MATERIAL SUPPLIED –

================================

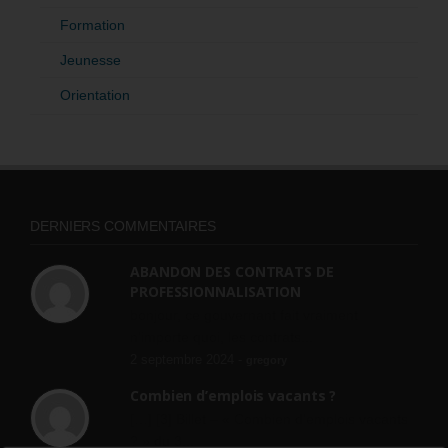
Formation
Jeunesse
Orientation
DERNIERS COMMENTAIRES
ABANDON DES CONTRATS DE
PROFESSIONNALISATION
bonjour, ce gouvernant fait vraiment
n'importe quoi, les contrats...
2 septembre 2024 -
gregory
Combien d’emplois vacants ?
[…] [3] Billet – « Combien d’emplois vacants
? » du 3...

================================

ASSIGNED TASK –
The exact lines from the one containing "ABANDON DES CONTRATS DE" through the end of the listing above are the expected output; include nothing else.

EXERCISE SOLUTION –
ABANDON DES CONTRATS DE
PROFESSIONNALISATION
bonjour, ce gouvernant fait vraiment
n'importe quoi, les contrats...
2 septembre 2024 -
gregory
Combien d’emplois vacants ?
[…] [3] Billet – « Combien d’emplois vacants
? » du 3...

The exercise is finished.